Quante email vengono inviate ogni giorno nel 2026?

Nel 2025 vengono inviate circa 376 miliardi di email al giorno a livello globale (Statista, 2025). La previsione per il 2026 è di circa 392,5 miliardi, con ulteriore crescita a 408 miliardi entro il 2027. Di questo volume totale, circa il 45,8% è spam o traffico malevolo (Affinco, 2026). Il numero di utenti email globali ha raggiunto i 4,48 miliardi nel 2024 e si prevede crescerà a 4,73 miliardi nel 2026, ovvero circa il 58% della popolazione mondiale.

L’email marketing è ancora efficace nel 2026?

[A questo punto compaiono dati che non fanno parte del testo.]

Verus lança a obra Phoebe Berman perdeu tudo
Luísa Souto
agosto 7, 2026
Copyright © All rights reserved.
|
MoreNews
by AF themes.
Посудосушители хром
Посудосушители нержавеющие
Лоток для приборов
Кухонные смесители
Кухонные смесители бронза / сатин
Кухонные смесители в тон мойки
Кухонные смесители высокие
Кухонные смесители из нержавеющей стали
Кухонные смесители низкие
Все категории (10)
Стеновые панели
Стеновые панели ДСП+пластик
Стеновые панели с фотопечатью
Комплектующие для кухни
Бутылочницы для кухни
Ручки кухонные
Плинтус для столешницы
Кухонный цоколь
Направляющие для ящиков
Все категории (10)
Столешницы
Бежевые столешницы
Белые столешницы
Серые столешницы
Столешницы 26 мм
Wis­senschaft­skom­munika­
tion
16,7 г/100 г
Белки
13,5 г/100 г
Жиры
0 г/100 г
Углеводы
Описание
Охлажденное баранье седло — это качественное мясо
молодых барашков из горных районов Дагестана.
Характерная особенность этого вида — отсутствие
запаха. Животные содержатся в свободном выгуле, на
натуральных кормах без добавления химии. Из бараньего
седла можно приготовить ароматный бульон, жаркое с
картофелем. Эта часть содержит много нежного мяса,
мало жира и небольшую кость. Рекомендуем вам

Sì, e i dati non lasciano spazio all’ambiguità. Il mercato globale dell’email marketing vale 17,9 miliardi di dollari nel 2026, in crescita del 16,58% annuo (Affinco / Straits Research). L’81% delle PMI continua a usarla come canale principale di acquisizione (Affinco, 2026). Il 50% dei consumatori ha acquistato qualcosa da un’email nell’ultimo anno (Thunderbit, 2025). Il tasso di apertura medio globale è cresciuto del 6% nel 2024 rispetto all’anno precedente. Chi afferma che l’email marketing è morta confonde la newsletter mal prodotta con il canale. Il canale è più vivo che mai; la qualità dell’esecuzione è quella che determina la differenza tra email marketing che performa e email marketing che si disperde nella cartella spam.

Qual è il tasso di apertura medio delle email?

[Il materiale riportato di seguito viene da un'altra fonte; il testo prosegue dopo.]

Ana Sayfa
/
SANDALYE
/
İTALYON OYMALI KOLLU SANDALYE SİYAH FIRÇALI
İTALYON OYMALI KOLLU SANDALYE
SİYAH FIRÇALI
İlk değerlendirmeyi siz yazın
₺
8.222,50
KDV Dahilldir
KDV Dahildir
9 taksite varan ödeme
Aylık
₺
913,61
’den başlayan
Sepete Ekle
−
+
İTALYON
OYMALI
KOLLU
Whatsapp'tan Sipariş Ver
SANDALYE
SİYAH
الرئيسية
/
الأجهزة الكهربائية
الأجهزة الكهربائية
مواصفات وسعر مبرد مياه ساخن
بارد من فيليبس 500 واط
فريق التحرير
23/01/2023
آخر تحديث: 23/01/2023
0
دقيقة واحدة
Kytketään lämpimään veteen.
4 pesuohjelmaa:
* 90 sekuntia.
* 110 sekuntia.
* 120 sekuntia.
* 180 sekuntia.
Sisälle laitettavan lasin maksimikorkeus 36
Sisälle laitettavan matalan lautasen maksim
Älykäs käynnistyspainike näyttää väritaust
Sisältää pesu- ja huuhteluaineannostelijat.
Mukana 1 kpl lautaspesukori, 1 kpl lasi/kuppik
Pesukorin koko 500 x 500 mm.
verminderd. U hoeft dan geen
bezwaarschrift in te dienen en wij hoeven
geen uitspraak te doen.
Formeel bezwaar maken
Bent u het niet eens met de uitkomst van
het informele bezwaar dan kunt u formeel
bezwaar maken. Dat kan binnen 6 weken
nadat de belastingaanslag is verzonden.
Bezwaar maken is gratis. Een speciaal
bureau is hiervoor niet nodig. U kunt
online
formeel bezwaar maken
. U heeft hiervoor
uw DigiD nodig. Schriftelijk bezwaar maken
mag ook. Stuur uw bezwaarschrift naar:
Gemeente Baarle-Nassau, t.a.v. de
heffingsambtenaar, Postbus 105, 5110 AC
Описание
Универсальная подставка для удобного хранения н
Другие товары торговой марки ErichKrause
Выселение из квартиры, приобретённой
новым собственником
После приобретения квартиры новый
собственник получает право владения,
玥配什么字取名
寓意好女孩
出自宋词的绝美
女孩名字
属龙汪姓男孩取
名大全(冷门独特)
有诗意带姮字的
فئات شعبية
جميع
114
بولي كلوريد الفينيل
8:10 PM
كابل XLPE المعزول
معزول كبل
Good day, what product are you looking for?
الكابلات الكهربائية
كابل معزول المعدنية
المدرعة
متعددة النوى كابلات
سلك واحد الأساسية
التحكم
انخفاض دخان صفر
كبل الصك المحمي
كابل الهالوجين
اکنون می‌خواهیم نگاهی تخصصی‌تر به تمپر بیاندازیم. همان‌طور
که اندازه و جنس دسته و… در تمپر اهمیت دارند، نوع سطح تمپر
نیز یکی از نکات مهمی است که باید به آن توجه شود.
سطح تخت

Il tasso di apertura medio varia significativamente per settore, piattaforma e qualità della lista. La media globale nel 2024 è del 26,6% (Thunderbit, 2025), in crescita del 6% rispetto all’anno precedente. Alcune fonti riportano una media del 35,63% aggregando piattaforme diverse (Hostinger, 2026). Per il mercato italiano, il dato è eccezionalmente favorevole: il tasso di apertura medio è del 44,38%, tra i più alti al mondo (GetResponse Italia, 2024). L’impatto di Apple Mail Privacy Protection (MPP) dal 2021 ha reso meno affidabili i dati di apertura come metrica assoluta, poiché iOS precarica le email gonfiando artificialmente le aperture registrate. La metrica più affidabile nel 2026 è il click-through rate: misura il reale engagement con il contenuto, non influenzato dal comportamento dei client email.